Exercise instructions: For each line of the data below, copy it if it holds the word "receive".

Supplied material:
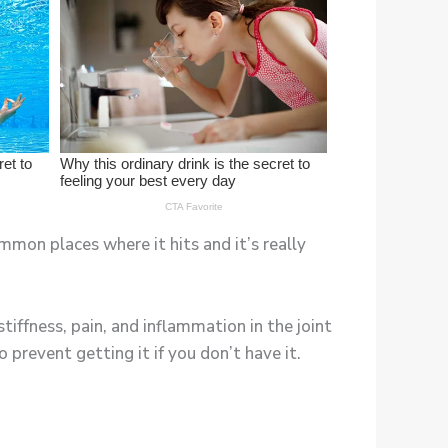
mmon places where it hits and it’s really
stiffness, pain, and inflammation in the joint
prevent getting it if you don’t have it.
==
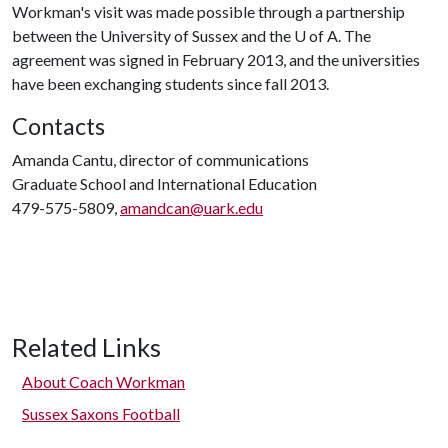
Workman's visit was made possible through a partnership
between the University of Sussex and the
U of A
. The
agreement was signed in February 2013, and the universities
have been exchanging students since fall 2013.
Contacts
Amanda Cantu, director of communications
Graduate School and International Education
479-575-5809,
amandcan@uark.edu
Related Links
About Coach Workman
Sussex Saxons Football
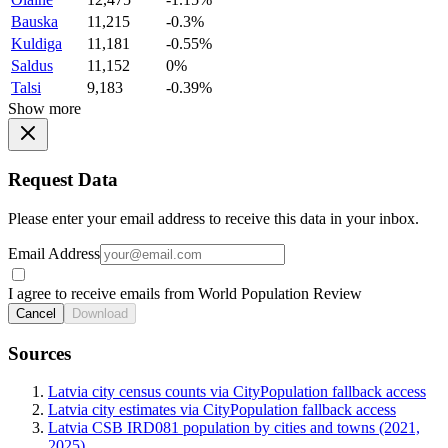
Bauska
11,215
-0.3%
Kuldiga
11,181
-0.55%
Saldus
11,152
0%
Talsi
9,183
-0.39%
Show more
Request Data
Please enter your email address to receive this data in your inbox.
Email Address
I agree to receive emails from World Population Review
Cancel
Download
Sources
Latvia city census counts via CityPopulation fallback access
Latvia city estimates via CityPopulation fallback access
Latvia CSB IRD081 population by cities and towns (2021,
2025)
==
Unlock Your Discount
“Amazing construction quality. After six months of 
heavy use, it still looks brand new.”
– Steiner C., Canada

Exercise result:
Please enter your email address to receive this data in your inbox.
I agree to receive emails from World Population Review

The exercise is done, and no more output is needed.